It sounds a bit misleading to say that Amocat Speed Emporium’s Steve Glucoft and Josh Higgins pushed the boundaries. The term implies progress but the roadster they built—this ’29 Ford—is anything but modern. In fact it’s about as antiquated as a car can get and still be called a hot rod.

But it is a radical departure from convention. Most historically themed hot rods built today reflect post-war sensibilities. This one, on the other hand, faithfully adheres to principles established before World War II, using only parts available, and more importantly popular, from that period.

The four years between those eras don’t seem like they would make that big of a difference but they do. Prior to Tojo’s tour of Pearl Harbor, things like 24-stud engines and hydraulic brakes were new-car parts. The same goes for speed equipment; prior to the war brands were few and examples uncommon and expensive. So to build a car to reflect pre-war style means working with parts that are incredibly obsolete, rare, or both.

And that may well be the easy part. Probably the greatest obstacle to build a pre-war-style car is references. Surviving enthusiasts are rare and their intact memories more so. Not even the industry’s default reference, Hot Rod magazine, can help; it started three years after VJ Day. Throttle magazine existed prior to the war but only for about a year and only as a journalistic format rather than a technical one. Even photos are hard to come by; among others Al Drake and Don Montgomery have published several titles with pre-war photos, but both admit examples are exceedingly rare.

Higgins began by modifying the car in the most historically faithful way, by updating it with parts from newer models. He replaced the entire front suspension with a ’32 Ford assembly for several reasons, among them its more massive axle lowers a Model A just a smidge (remember, dropped axles are largely a post-war thing).

But stance wasn’t only what he was shooting for. The V-8 running gear Glucoft and Higgins decided upon called for a later transmission, which of course eliminated the pedal assembly and required a crossmember of its own. Higgins solved both problems by modifying a ’32 K-member and grafting it to the frame. That’s where the Deuce suspension really proved its merit.

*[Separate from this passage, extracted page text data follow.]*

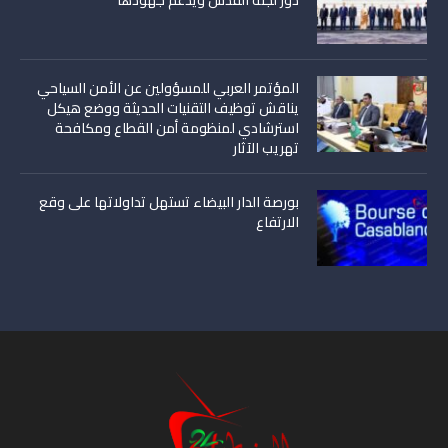
المؤتمر العربي للمسؤولين عن الأمن السياحي
يناقش توظيف التقنيات الحديثة ووضع هيكل
استرشادي لمنظومة أمن القطاع ومكافحة
تهريب الآثار
بورصة الدار البيضاء تستهل تداولاتها على وقع
الارتفاع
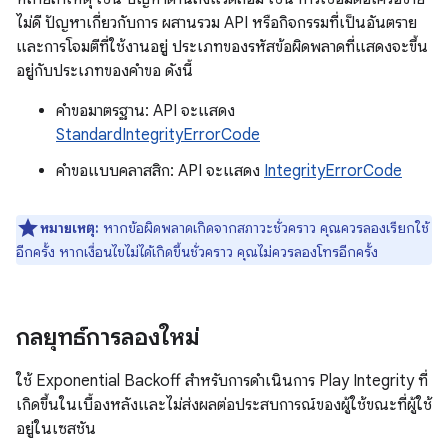
ไม่ดี ปัญหาเกี่ยวกับการ ผสานรวม API หรือกิจกรรมที่เป็นอันตราย
และการโจมตีที่ใช้งานอยู่ ประเภทของรหัสข้อผิดพลาดที่แสดงจะขึ้น
อยู่กับประเภทของคำขอ ดังนี้
คำขอมาตรฐาน: API จะแสดง
StandardIntegrityErrorCode
คำขอแบบคลาสสิก: API จะแสดง
IntegrityErrorCode
หมายเหตุ:
หากข้อผิดพลาดเกิดจากสภาวะชั่วคราว คุณควรลองเรียกใช้
อีกครั้ง หากเงื่อนไขไม่ได้เกิดขึ้นชั่วคราว คุณไม่ควรลองโทรอีกครั้ง
กลยุทธ์การลองใหม่
ใช้ Exponential Backoff สำหรับการดำเนินการ Play Integrity ที่
เกิดขึ้นในเบื้องหลังและไม่ส่งผลต่อประสบการณ์ของผู้ใช้ขณะที่ผู้ใช้
อยู่ในเซสชัน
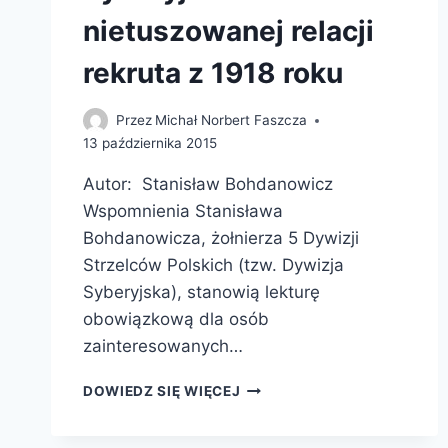
nietuszowanej relacji
rekruta z 1918 roku
Przez
Michał Norbert Faszcza
13 października 2015
Autor: Stanisław Bohdanowicz
Wspomnienia Stanisława
Bohdanowicza, żołnierza 5 Dywizji
Strzelców Polskich (tzw. Dywizja
Syberyjska), stanowią lekturę
obowiązkową dla osób
zainteresowanych…
OCHOTNIK.
DOWIEDZ SIĘ WIĘCEJ
V
DYWIZJA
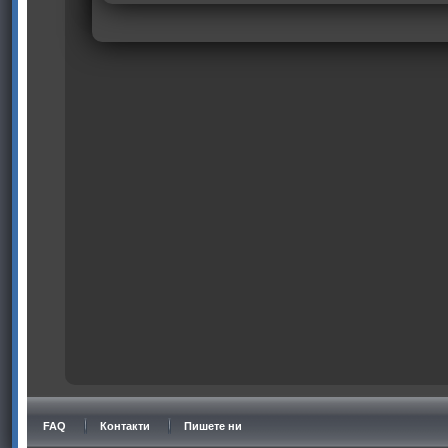
FAQ
Контакти
Пишете ни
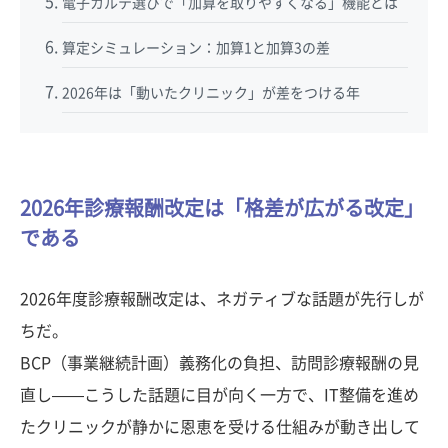
電子カルテ選びで「加算を取りやすくなる」機能とは
算定シミュレーション：加算1と加算3の差
2026年は「動いたクリニック」が差をつける年
2026年診療報酬改定は「格差が広がる改定」
である
2026年度診療報酬改定は、ネガティブな話題が先行しが
ちだ。
BCP（事業継続計画）義務化の負担、訪問診療報酬の見
直し——こうした話題に目が向く一方で、IT整備を進め
たクリニックが静かに恩恵を受ける仕組みが動き出して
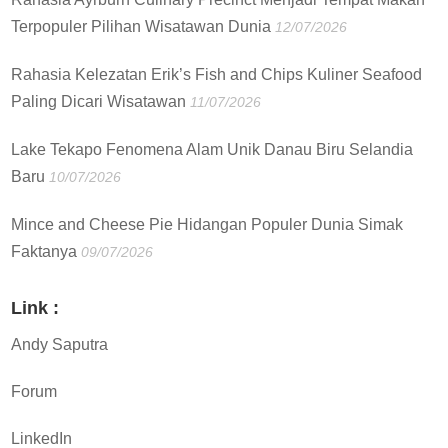
Terpopuler Pilihan Wisatawan Dunia
12/07/2026
Rahasia Kelezatan Erik’s Fish and Chips Kuliner Seafood
Paling Dicari Wisatawan
11/07/2026
Lake Tekapo Fenomena Alam Unik Danau Biru Selandia
Baru
10/07/2026
Mince and Cheese Pie Hidangan Populer Dunia Simak
Faktanya
09/07/2026
Link :
Andy Saputra
Forum
LinkedIn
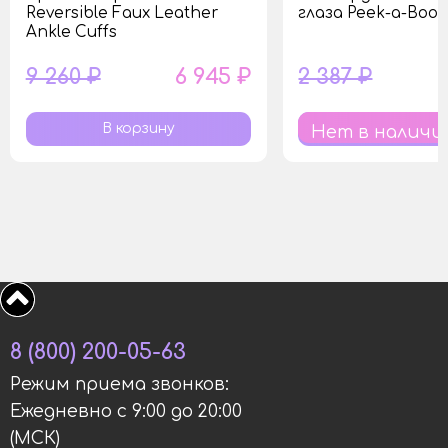
Reversible Faux Leather
глаза Peek-a-Boo
Ankle Cuffs
9 260 ₽
6 945 ₽
2 387 ₽
Нет в наличи
8 (800) 200-05-63
Режим приема звонков:
Ежедневно с 9:00 до 20:00
(МСК)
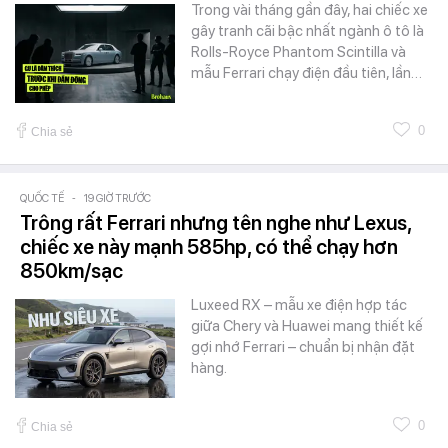
Trong vài tháng gần đây, hai chiếc xe
gây tranh cãi bậc nhất ngành ô tô là
Rolls-Royce Phantom Scintilla và
mẫu Ferrari chạy điện đầu tiên, lần…
0
Chia sẻ
QUỐC TẾ
-
19 GIỜ TRƯỚC
Trông rất Ferrari nhưng tên nghe như Lexus,
chiếc xe này mạnh 585hp, có thể chạy hơn
850km/sạc
Luxeed RX – mẫu xe điện hợp tác
giữa Chery và Huawei mang thiết kế
gợi nhớ Ferrari – chuẩn bị nhận đặt
hàng.
0
Chia sẻ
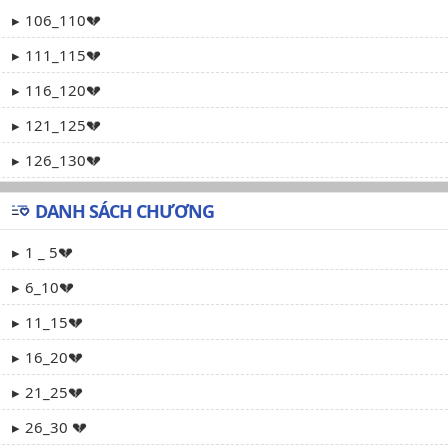
106_110💔
111_115💔
116_120💔
121_125💔
126_130💔
DANH SÁCH CHƯƠNG
1 _ 5💔
6_10💔
11_15💔
16_20💔
21_25💔
26_30 💔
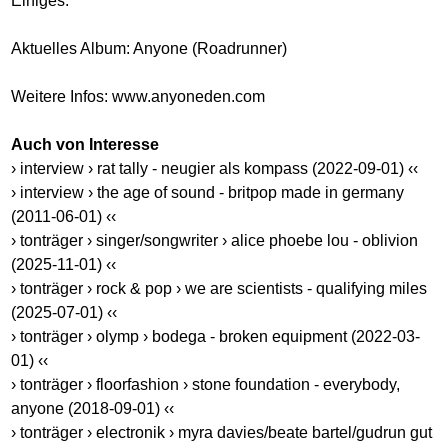
Einiges.
Aktuelles Album: Anyone (Roadrunner)
Weitere Infos:
www.anyoneden.com
Auch von Interesse
› interview › rat tally - neugier als kompass (2022-09-01) ‹‹
› interview › the age of sound - britpop made in germany
(2011-06-01) ‹‹
› tonträger › singer/songwriter › alice phoebe lou - oblivion
(2025-11-01) ‹‹
› tonträger › rock & pop › we are scientists - qualifying miles
(2025-07-01) ‹‹
› tonträger › olymp › bodega - broken equipment (2022-03-
01) ‹‹
› tonträger › floorfashion › stone foundation - everybody,
anyone (2018-09-01) ‹‹
› tonträger › electronik › myra davies/beate bartel/gudrun gut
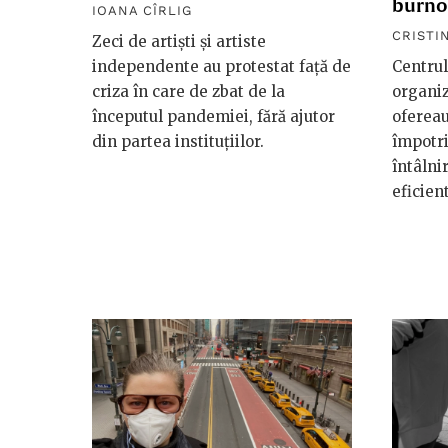
burno
IOANA CÎRLIG
CRISTI
Zeci de artiști și artiste
independente au protestat față de
Centrul
criza în care de zbat de la
organiz
începutul pandemiei, fără ajutor
ofereau
din partea instituțiilor.
împotri
întâlni
eficien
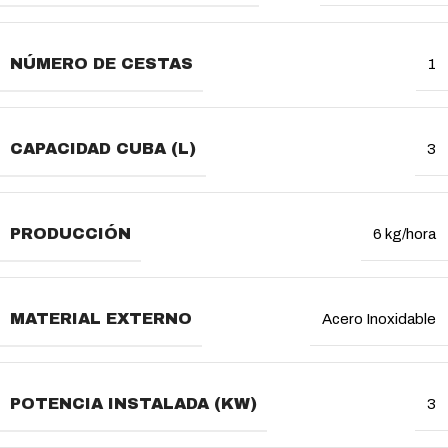
NÚMERO DE CESTAS
1
CAPACIDAD CUBA (L)
3
PRODUCCIÓN
6 kg/hora
MATERIAL EXTERNO
Acero Inoxidable
POTENCIA INSTALADA (KW)
3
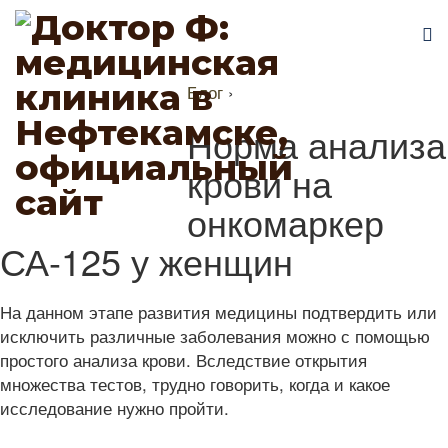
Блог
›
Норма анализа
крови на
онкомаркер
СА-125 у женщин
На данном этапе развития медицины подтвердить или
исключить различные заболевания можно с помощью
простого анализа крови. Вследствие открытия
множества тестов, трудно говорить, когда и какое
исследование нужно пройти.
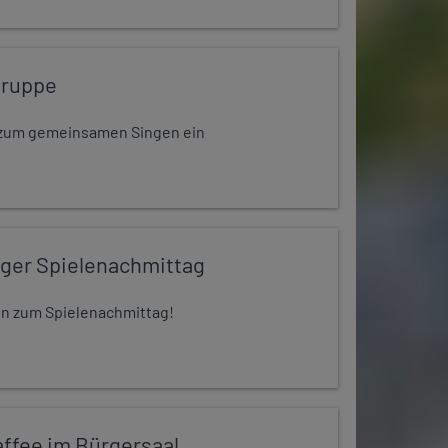
gruppe
dt zum gemeinsamen Singen ein
iger Spielenachmittag
 ein zum Spielenachmittag!
ffee im Bürgersaal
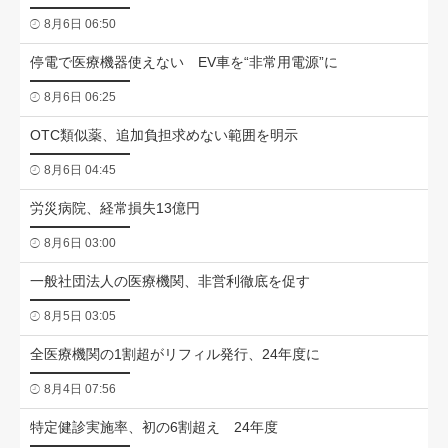
8月6日 06:50
停電で医療機器使えない EV車を“非常用電源”に
8月6日 06:25
OTC類似薬、追加負担求めない範囲を明示
8月6日 04:45
労災病院、経常損失13億円
8月6日 03:00
一般社団法人の医療機関、非営利徹底を促す
8月5日 03:05
全医療機関の1割超がリフィル発行、24年度に
8月4日 07:56
特定健診実施率、初の6割超え 24年度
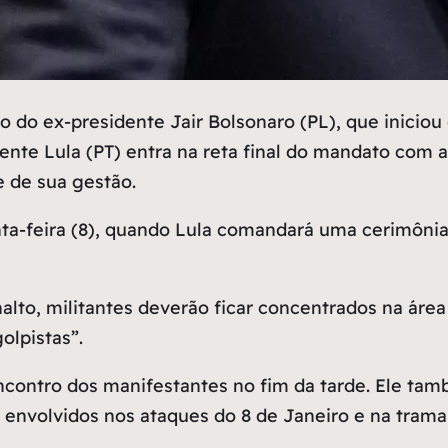
do ex-presidente Jair Bolsonaro (PL), que inicio
nte Lula (PT) entra na reta final do mandato com a
e de sua gestão.
nta-feira (8), quando Lula comandará uma cerimôni
alto, militantes deverão ficar concentrados na ár
olpistas”.
ncontro dos manifestantes no fim da tarde. Ele ta
s envolvidos nos ataques do 8 de Janeiro e na trama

As it links the front axle to the K-member, a Ford’s wishbone dictates the drivetrain’s location. By using the ’33-34 wishbone, for example, the engine centers in the engine bay. But the ’32 wishbone pushes the drivetrain back. It crowds the firewall but it also increases the room for larger, pre-war distributors, like the one on this car. But more importantly, especially for a teenager with few resources at the end of the Great Depression, when using a Deuce wishbone the distance between a ’32-48 Ford transmission and a Model A rear axle ends up exactly the same as a Model A driveshaft.

Higgins used a ’39 transmission for its synchronizers; however, to make it look more of the part he replaced its telltale shifter with one from a ’36-37 gearbox. The ’37 engine bolted to it is plausible for its age and desirable for its insert bearings. This one wears earlier alloy heads with integral water pumps and the retrofit plates that Ford offered to seal the block’s pump bosses. A clean-up bore aside, the engine’s displacement remains the same. The heads, on the other hand, have been milled to increase compression ratio, a requirement in light of the increased valve timing the Winfield SU1-A cam offers.